Ich hatte wirklich befürchtet, dass wir nur am Streiten sein würden, aber dem war nicht so. Vordergründig zumindest. Falls er wütend auf mich war, so ließ er es sich nicht anmerken, wahrscheinlich brodelten da ein paar Schichten tiefer die Emotionen, denke ich heute, im Nachhinein. Aber da er immer derjenige war, der alles von sich aus ansprach, über Gefühle sprach und sich mitteilte; die Kommunikation in Person war, dachte ich noch nicht einmal eine Sekunde daran, dass da etwas sein könnte, was er lieber für sich behielt. Und ich wollte keinen Streit, sondern Frieden und Harmonie diese wenigen Tage lang. Keinen Streit provozieren und Zeit vergeuden, sondern jede Sekunde genießen, weil sie zu kostbar dafür waren. Ihn nicht zu sehr mit meinen Problemen nerven, organisatorischen Kram.

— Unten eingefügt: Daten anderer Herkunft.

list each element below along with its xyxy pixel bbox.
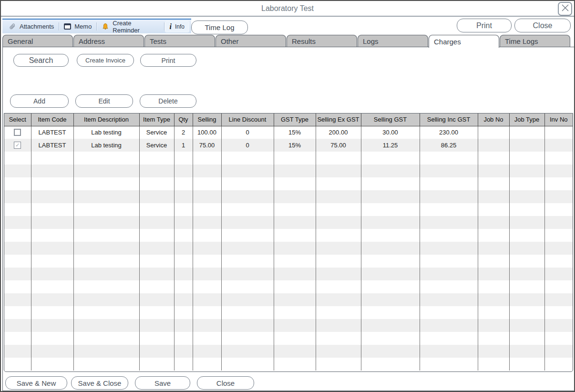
- item-type-cell[interactable]: Service: [139, 139, 174, 152]
- item-type-cell[interactable]: Service: [139, 126, 174, 139]
- item-description-cell[interactable]: Lab testing: [73, 126, 139, 139]
- table-row[interactable]: ✓ LABTEST Lab testing Service 1 75.00 0 …: [4, 139, 573, 152]
- tab-other[interactable]: Other: [216, 35, 286, 47]
- inv-no-cell[interactable]: [544, 139, 573, 152]
- delete-button[interactable]: Delete: [140, 94, 196, 108]
- window-close-button[interactable]: [558, 2, 572, 16]
- empty-cell: [193, 177, 221, 190]
- empty-table-row: [4, 242, 573, 255]
- tab-address[interactable]: Address: [73, 35, 144, 47]
- empty-cell: [316, 229, 361, 242]
- empty-cell: [274, 242, 316, 255]
- empty-cell: [361, 255, 420, 268]
- empty-table-row: [4, 319, 573, 332]
- line-discount-cell[interactable]: 0: [221, 139, 274, 152]
- empty-cell: [73, 306, 139, 319]
- empty-cell: [193, 255, 221, 268]
- empty-cell: [174, 268, 193, 280]
- empty-cell: [139, 280, 174, 293]
- create-invoice-button[interactable]: Create Invoice: [77, 54, 134, 67]
- empty-cell: [193, 203, 221, 216]
- inv-no-cell[interactable]: [544, 126, 573, 139]
- column-header-qty: Qty: [174, 113, 193, 126]
- tab-logs[interactable]: Logs: [358, 35, 428, 47]
- empty-cell: [31, 332, 73, 345]
- save-button[interactable]: Save: [135, 376, 190, 390]
- empty-cell: [361, 229, 420, 242]
- empty-cell: [274, 177, 316, 190]
- empty-cell: [174, 203, 193, 216]
- empty-table-row: [4, 306, 573, 319]
- close-button[interactable]: Close: [197, 376, 254, 390]
- empty-cell: [420, 203, 478, 216]
- line-discount-cell[interactable]: 0: [221, 126, 274, 139]
- empty-cell: [274, 319, 316, 332]
- selling-cell[interactable]: 75.00: [193, 139, 221, 152]
- item-code-cell[interactable]: LABTEST: [31, 139, 73, 152]
- empty-cell: [478, 332, 509, 345]
- empty-cell: [274, 255, 316, 268]
- tab-general[interactable]: General: [2, 35, 73, 47]
- empty-cell: [73, 345, 139, 358]
- row-select-checkbox[interactable]: [14, 129, 21, 136]
- empty-cell: [139, 319, 174, 332]
- gst-type-cell[interactable]: 15%: [274, 126, 316, 139]
- selling-inc-gst-cell[interactable]: 86.25: [420, 139, 478, 152]
- time-log-button[interactable]: Time Log: [191, 21, 248, 34]
- empty-cell: [73, 255, 139, 268]
- empty-cell: [193, 229, 221, 242]
- row-select-checkbox[interactable]: ✓: [14, 142, 21, 149]
- attachments-button[interactable]: Attachments: [4, 21, 58, 32]
- empty-cell: [193, 358, 221, 371]
- tab-tests[interactable]: Tests: [144, 35, 215, 47]
- empty-cell: [361, 268, 420, 280]
- empty-cell: [193, 268, 221, 280]
- empty-cell: [139, 216, 174, 229]
- job-type-cell[interactable]: [509, 139, 544, 152]
- add-button[interactable]: Add: [10, 94, 69, 108]
- edit-button[interactable]: Edit: [75, 94, 133, 108]
- item-description-cell[interactable]: Lab testing: [73, 139, 139, 152]
- selling-ex-gst-cell[interactable]: 200.00: [316, 126, 361, 139]
- qty-cell[interactable]: 1: [174, 139, 193, 152]
- selling-gst-cell[interactable]: 11.25: [361, 139, 420, 152]
- empty-cell: [420, 293, 478, 306]
- tab-charges[interactable]: Charges: [429, 35, 499, 48]
- close-button-top[interactable]: Close: [514, 19, 571, 32]
- item-code-cell[interactable]: LABTEST: [31, 126, 73, 139]
- create-reminder-button[interactable]: Create Reminder: [97, 21, 163, 32]
- paperclip-icon: [9, 23, 16, 31]
- empty-cell: [139, 229, 174, 242]
- search-button[interactable]: Search: [13, 54, 69, 67]
- selling-inc-gst-cell[interactable]: 230.00: [420, 126, 478, 139]
- column-header-selling: Selling: [193, 113, 221, 126]
- empty-cell: [4, 242, 31, 255]
- tab-results[interactable]: Results: [287, 35, 357, 47]
- qty-cell[interactable]: 2: [174, 126, 193, 139]
- empty-table-row: [4, 268, 573, 280]
- info-button[interactable]: i Info: [165, 21, 189, 32]
- print-button-top[interactable]: Print: [457, 19, 512, 32]
- job-no-cell[interactable]: [478, 126, 509, 139]
- empty-cell: [509, 190, 544, 203]
- selling-ex-gst-cell[interactable]: 75.00: [316, 139, 361, 152]
- save-and-close-button[interactable]: Save & Close: [71, 376, 128, 390]
- memo-button[interactable]: Memo: [60, 21, 96, 32]
- empty-cell: [139, 358, 174, 371]
- empty-cell: [274, 332, 316, 345]
- print-button[interactable]: Print: [140, 54, 196, 67]
- column-header-inv-no: Inv No: [544, 113, 573, 126]
- empty-cell: [139, 177, 174, 190]
- job-no-cell[interactable]: [478, 139, 509, 152]
- job-type-cell[interactable]: [509, 126, 544, 139]
- gst-type-cell[interactable]: 15%: [274, 139, 316, 152]
- selling-gst-cell[interactable]: 30.00: [361, 126, 420, 139]
- empty-cell: [478, 358, 509, 371]
- selling-cell[interactable]: 100.00: [193, 126, 221, 139]
- empty-cell: [478, 255, 509, 268]
- table-row[interactable]: LABTEST Lab testing Service 2 100.00 0 1…: [4, 126, 573, 139]
- empty-cell: [73, 177, 139, 190]
- empty-cell: [73, 319, 139, 332]
- tab-time-logs[interactable]: Time Logs: [500, 35, 570, 47]
- save-and-new-button[interactable]: Save & New: [5, 376, 67, 390]
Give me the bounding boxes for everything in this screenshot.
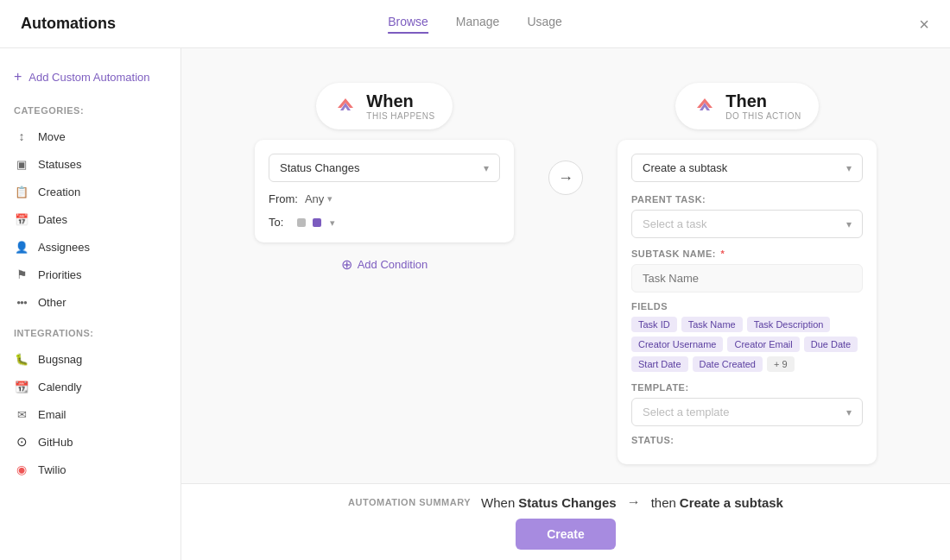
field-tag-task-id[interactable]: Task ID (631, 317, 677, 332)
condition-card: Status Changes ▾ From: Any ▾ To: (255, 140, 514, 242)
bottom-bar: AUTOMATION SUMMARY When Status Changes →… (181, 483, 950, 560)
field-tag-task-description[interactable]: Task Description (747, 317, 831, 332)
sidebar-item-bugsnag[interactable]: Bugsnag (0, 345, 180, 373)
when-sub-label: THIS HAPPENS (366, 111, 434, 121)
add-condition-label: Add Condition (358, 258, 428, 271)
when-main-label: When (366, 91, 434, 111)
action-dropdown[interactable]: Create a subtask ▾ (631, 154, 863, 182)
sidebar-item-creation[interactable]: Creation (0, 178, 180, 205)
to-label: To: (269, 216, 283, 229)
field-tag-date-created[interactable]: Date Created (693, 356, 763, 372)
sidebar-item-label: Twilio (38, 463, 66, 476)
sidebar-item-github[interactable]: GitHub (0, 428, 180, 456)
github-icon (14, 434, 29, 450)
sidebar-item-label: Move (38, 130, 66, 143)
chevron-down-icon: ▾ (330, 217, 335, 228)
tabs-container: Browse Manage Usage (388, 15, 562, 34)
parent-task-dropdown[interactable]: Select a task ▾ (631, 210, 863, 238)
trigger-dropdown[interactable]: Status Changes ▾ (269, 154, 500, 182)
twilio-icon (14, 462, 29, 477)
chevron-down-icon: ▾ (846, 218, 852, 230)
from-row: From: Any ▾ (269, 192, 500, 205)
action-card: Create a subtask ▾ PARENT TASK: Select a… (618, 140, 877, 464)
status-label: STATUS: (631, 435, 863, 445)
field-tag-creator-email[interactable]: Creator Email (727, 337, 799, 352)
when-header-text: When THIS HAPPENS (366, 91, 434, 121)
when-section: When THIS HAPPENS Status Changes ▾ From: (255, 83, 514, 273)
arrow-circle: → (548, 160, 583, 195)
plus-circle-icon: ⊕ (341, 256, 352, 273)
chevron-down-icon: ▾ (846, 162, 852, 174)
sidebar-item-label: Priorities (38, 268, 82, 281)
priorities-icon (14, 267, 29, 282)
sidebar-item-twilio[interactable]: Twilio (0, 456, 180, 483)
add-custom-button[interactable]: + Add Custom Automation (0, 62, 180, 91)
fields-label: FIELDS (631, 301, 863, 311)
other-icon (14, 294, 29, 310)
header: Automations Browse Manage Usage × (0, 0, 950, 48)
add-condition-button[interactable]: ⊕ Add Condition (341, 256, 428, 273)
required-marker: * (721, 249, 725, 259)
to-dropdown[interactable]: ▾ (330, 216, 335, 229)
template-dropdown[interactable]: Select a template ▾ (631, 398, 863, 426)
dates-icon (14, 211, 29, 227)
sidebar: + Add Custom Automation CATEGORIES: Move… (0, 48, 181, 560)
sidebar-item-calendly[interactable]: Calendly (0, 373, 180, 400)
create-button[interactable]: Create (516, 519, 616, 550)
when-header: When THIS HAPPENS (316, 83, 452, 129)
then-header: Then DO THIS ACTION (675, 83, 818, 129)
field-tag-more[interactable]: + 9 (767, 356, 795, 372)
categories-label: CATEGORIES: (0, 102, 180, 123)
sidebar-item-label: Calendly (38, 381, 82, 393)
chevron-down-icon: ▾ (846, 406, 852, 418)
chevron-down-icon: ▾ (327, 193, 332, 204)
sidebar-item-label: Other (38, 296, 66, 309)
integrations-label: INTEGRATIONS: (0, 324, 180, 345)
app-title: Automations (21, 15, 116, 33)
template-section: TEMPLATE: Select a template ▾ (631, 382, 863, 426)
email-icon (14, 406, 29, 422)
action-value: Create a subtask (643, 161, 727, 174)
summary-trigger: Status Changes (518, 495, 616, 510)
sidebar-item-label: Assignees (38, 241, 90, 254)
add-custom-label: Add Custom Automation (28, 71, 149, 84)
close-button[interactable]: × (919, 16, 929, 33)
app-container: Automations Browse Manage Usage × + Add … (0, 0, 950, 560)
summary-row: AUTOMATION SUMMARY When Status Changes →… (348, 494, 783, 510)
tab-manage[interactable]: Manage (456, 15, 500, 34)
then-main-label: Then (725, 91, 801, 111)
summary-arrow-icon: → (627, 494, 641, 510)
sidebar-item-dates[interactable]: Dates (0, 205, 180, 233)
then-logo (693, 94, 717, 118)
sidebar-item-statuses[interactable]: Statuses (0, 150, 180, 178)
summary-then: then (651, 495, 676, 510)
main: When THIS HAPPENS Status Changes ▾ From: (181, 48, 950, 560)
field-tag-task-name[interactable]: Task Name (681, 317, 743, 332)
arrow-wrapper: → (548, 83, 583, 195)
tab-browse[interactable]: Browse (388, 15, 428, 34)
tab-usage[interactable]: Usage (527, 15, 561, 34)
sidebar-item-email[interactable]: Email (0, 400, 180, 428)
subtask-name-input[interactable] (631, 264, 863, 293)
chevron-down-icon: ▾ (484, 162, 489, 174)
from-label: From: (269, 192, 298, 205)
field-tag-due-date[interactable]: Due Date (804, 337, 858, 352)
then-sub-label: DO THIS ACTION (725, 111, 801, 121)
from-dropdown[interactable]: Any ▾ (305, 192, 332, 205)
sidebar-item-assignees[interactable]: Assignees (0, 233, 180, 261)
when-logo (333, 94, 358, 118)
sidebar-item-priorities[interactable]: Priorities (0, 261, 180, 288)
template-label: TEMPLATE: (631, 382, 863, 393)
sidebar-item-other[interactable]: Other (0, 288, 180, 316)
field-tag-start-date[interactable]: Start Date (631, 356, 688, 372)
sidebar-item-move[interactable]: Move (0, 123, 180, 150)
canvas: When THIS HAPPENS Status Changes ▾ From: (181, 48, 950, 483)
bugsnag-icon (14, 351, 29, 367)
plus-icon: + (14, 69, 22, 85)
from-value: Any (305, 192, 324, 205)
statuses-icon (14, 156, 29, 172)
assignees-icon (14, 239, 29, 255)
action-detail: PARENT TASK: Select a task ▾ SUBTASK NAM… (631, 194, 863, 445)
field-tag-creator-username[interactable]: Creator Username (631, 337, 723, 352)
sidebar-item-label: GitHub (38, 436, 73, 449)
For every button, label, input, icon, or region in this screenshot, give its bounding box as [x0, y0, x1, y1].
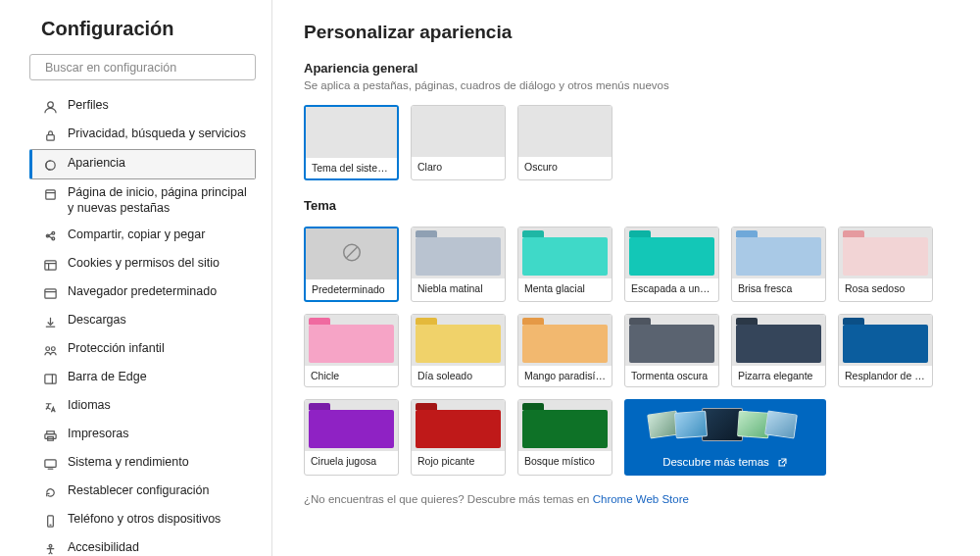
- appearance-caption: Claro: [412, 157, 505, 177]
- sidebar-item-label: Cookies y permisos del sitio: [68, 256, 248, 272]
- theme-option-menta[interactable]: Menta glacial: [517, 227, 612, 302]
- sidebar-item-download[interactable]: Descargas: [29, 307, 256, 335]
- theme-caption: Chicle: [305, 366, 398, 386]
- sidebar-item-label: Página de inicio, página principal y nue…: [68, 185, 248, 216]
- theme-option-dia[interactable]: Día soleado: [411, 314, 506, 387]
- svg-line-3: [346, 247, 357, 258]
- sidebar-item-label: Apariencia: [68, 156, 247, 172]
- sidebar-item-appearance[interactable]: Apariencia: [29, 149, 256, 179]
- theme-preview: [518, 315, 612, 366]
- search-box[interactable]: [29, 54, 256, 80]
- theme-preview: [839, 227, 932, 278]
- browser-icon: [42, 285, 58, 301]
- sidebar: Configuración PerfilesPrivacidad, búsque…: [0, 0, 272, 556]
- accessibility-icon: [42, 541, 58, 556]
- sidebar-item-label: Descargas: [68, 313, 248, 329]
- cookies-icon: [42, 257, 58, 273]
- theme-option-tormenta[interactable]: Tormenta oscura: [624, 314, 719, 387]
- lock-icon: [42, 127, 58, 143]
- theme-caption: Escapada a una isla: [625, 278, 718, 299]
- theme-option-rojo[interactable]: Rojo picante: [411, 399, 506, 476]
- theme-option-brisa[interactable]: Brisa fresca: [731, 227, 826, 302]
- sidebar-item-label: Teléfono y otros dispositivos: [68, 512, 248, 528]
- sidebar-item-system[interactable]: Sistema y rendimiento: [29, 449, 256, 478]
- sidebar-item-label: Navegador predeterminado: [68, 284, 248, 300]
- theme-section-title: Tema: [304, 198, 956, 213]
- sidebar-item-label: Restablecer configuración: [68, 483, 248, 499]
- printer-icon: [42, 428, 58, 443]
- theme-option-default[interactable]: Predeterminado: [304, 227, 399, 302]
- sidebar-item-home[interactable]: Página de inicio, página principal y nue…: [29, 179, 256, 222]
- theme-option-chicle[interactable]: Chicle: [304, 314, 399, 387]
- sidebar-item-label: Compartir, copiar y pegar: [68, 227, 248, 243]
- theme-option-mango[interactable]: Mango paradisíaco: [517, 314, 612, 387]
- main-heading: Personalizar apariencia: [304, 22, 956, 43]
- theme-preview: [412, 227, 505, 278]
- theme-caption: Resplandor de luna: [839, 366, 932, 386]
- theme-preview: [412, 400, 505, 451]
- theme-caption: Bosque místico: [518, 451, 612, 472]
- page-title: Configuración: [41, 18, 256, 40]
- theme-preview: [839, 315, 932, 366]
- theme-caption: Rosa sedoso: [839, 278, 932, 299]
- sidebar-item-browser[interactable]: Navegador predeterminado: [29, 278, 256, 307]
- theme-option-ciruela[interactable]: Ciruela jugosa: [304, 399, 399, 476]
- appearance-preview: [518, 106, 612, 157]
- sidebar-item-languages[interactable]: Idiomas: [29, 392, 256, 421]
- sidebar-item-label: Protección infantil: [68, 341, 248, 357]
- sidebar-nav: PerfilesPrivacidad, búsqueda y servicios…: [29, 92, 256, 556]
- sidebar-item-profile[interactable]: Perfiles: [29, 92, 256, 121]
- theme-preview: [732, 315, 825, 366]
- theme-preview: [625, 227, 718, 278]
- sidebar-item-lock[interactable]: Privacidad, búsqueda y servicios: [29, 121, 256, 149]
- appearance-option-light[interactable]: Claro: [411, 105, 506, 180]
- sidebar-item-label: Barra de Edge: [68, 370, 248, 385]
- theme-preview: [518, 400, 612, 451]
- sidebar-item-phone[interactable]: Teléfono y otros dispositivos: [29, 506, 256, 534]
- share-icon: [42, 228, 58, 244]
- sidebar-item-accessibility[interactable]: Accesibilidad: [29, 534, 256, 556]
- discover-more-themes[interactable]: Descubre más temas: [624, 399, 826, 476]
- theme-option-escapada[interactable]: Escapada a una isla: [624, 227, 719, 302]
- discover-preview: [653, 399, 798, 450]
- general-appearance-row: Tema del sistemaClaroOscuro: [304, 105, 956, 180]
- theme-caption: Mango paradisíaco: [518, 366, 612, 386]
- profile-icon: [42, 99, 58, 115]
- chrome-web-store-link[interactable]: Chrome Web Store: [593, 493, 689, 505]
- theme-option-bosque[interactable]: Bosque místico: [517, 399, 612, 476]
- appearance-option-dark[interactable]: Oscuro: [517, 105, 612, 180]
- appearance-caption: Oscuro: [518, 157, 612, 177]
- external-link-icon: [777, 457, 788, 468]
- theme-caption: Niebla matinal: [412, 278, 505, 299]
- theme-caption: Brisa fresca: [732, 278, 825, 299]
- reset-icon: [42, 484, 58, 500]
- theme-caption: Pizarra elegante: [732, 366, 825, 386]
- sidebar-item-edgebar[interactable]: Barra de Edge: [29, 364, 256, 392]
- theme-preview: [306, 228, 397, 279]
- theme-preview: [305, 315, 398, 366]
- appearance-option-system[interactable]: Tema del sistema: [304, 105, 399, 180]
- footer-prefix: ¿No encuentras el que quieres? Descubre …: [304, 493, 593, 505]
- theme-row: PredeterminadoNiebla matinalMenta glacia…: [304, 227, 956, 476]
- search-input[interactable]: [45, 61, 247, 75]
- general-section-title: Apariencia general: [304, 61, 956, 76]
- theme-option-niebla[interactable]: Niebla matinal: [411, 227, 506, 302]
- general-section-subtitle: Se aplica a pestañas, páginas, cuadros d…: [304, 79, 956, 91]
- theme-option-rosa[interactable]: Rosa sedoso: [838, 227, 933, 302]
- appearance-preview: [412, 106, 505, 157]
- sidebar-item-family[interactable]: Protección infantil: [29, 335, 256, 364]
- sidebar-item-cookies[interactable]: Cookies y permisos del sitio: [29, 250, 256, 278]
- theme-option-pizarra[interactable]: Pizarra elegante: [731, 314, 826, 387]
- theme-caption: Tormenta oscura: [625, 366, 718, 386]
- theme-preview: [305, 400, 398, 451]
- sidebar-item-reset[interactable]: Restablecer configuración: [29, 478, 256, 506]
- theme-caption: Ciruela jugosa: [305, 451, 398, 472]
- theme-option-resplandor[interactable]: Resplandor de luna: [838, 314, 933, 387]
- theme-caption: Día soleado: [412, 366, 505, 386]
- sidebar-item-label: Sistema y rendimiento: [68, 455, 248, 471]
- sidebar-item-share[interactable]: Compartir, copiar y pegar: [29, 222, 256, 250]
- theme-preview: [412, 315, 505, 366]
- sidebar-item-printer[interactable]: Impresoras: [29, 421, 256, 449]
- sidebar-item-label: Accesibilidad: [68, 540, 248, 556]
- sidebar-item-label: Idiomas: [68, 398, 248, 414]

Zum Beispiel, dass meine Untermieterin bald ausziehen würde, eine etwas zu anhängliche Erstsemester-Studentin, die ich mir nach Tilmanns Auszug gesucht hatte, eine reine Zweck-WG um Miete zu sparen. Dann wäre die Wohnung frei für ihn. Für uns als Paar.

Eines Abends ergab sich doch die Gelegenheit ihn zu fragen: Möchtest du nach deinem Auslandssemester bei mir einziehen? Und Dominique willigte ein, er freute sich über dieses Angebot fast mehr als über sein Weihnachtsgeschenk, er lag in meinen Armen, und nie ging mir ein Liebesgeständnis leichter über die Lippen. Ein schöner Moment in unserer Beziehung.
 

Ich reiste mit gemischten Gefühlen ab. Zwar hatte er mir geschworen, von Drogen die Finger zu lassen. Aber Paris war groß und voller Verlockungen… ich konnte es kaum erwarten, dass dieses verdammte Semester endlich zu Ende war, doch ich musste mich noch fast drei Monate gedulden… und in drei Monaten konnte viel passieren. Weil ich so misstrauisch war, erkundigte ich mich öfters bei Martha, ob sie wusste, was er so trieb abends. Schließlich war sie seine selbsternannte Mentorin. Das bekam er natürlich mit. Er war gekränkt, dass ich ihm hinterher schnüffelte, aber er musste jetzt auch viel für die Uni tun und versprochene Telefonate wurden kurzfristig abgesagt. Geduld. Ich brauchte nur Geduld. Vertrauen in ihn. Etwas Ablenkung. Unsere Zeit würde kommen. Schon bald würden wir zusammen wohnen!
 

Meine neue Arbeitsstelle in der Praxis sollte im neuen Jahr eine Überraschung und Ablenkung für mich bereithalten. Eines Montags im Januar war er da, ein neuer Patient bei uns, gab mir einen Händedruck mit Nachdruck, stellte sich dabei als Adrial vor. Achtunddreißig war er, wie ich alsbald erfuhr, er sah jedoch deutlich jünger aus. So viel Charism! Er besaß Augen, die sich erst vorsichtig vorantasteten, und meine alsbald vereinnahmten. Die mich, was selten vorkam, überhaupt erst so richtig als Mensch wahrnahmen und nicht nur auf gute Beobachtungsgabe und ein gutes Gespür für Ästhetik schließen ließen, sondern ebenso auf einen scharfen Intellekt. Mein Gaydar schlug aus.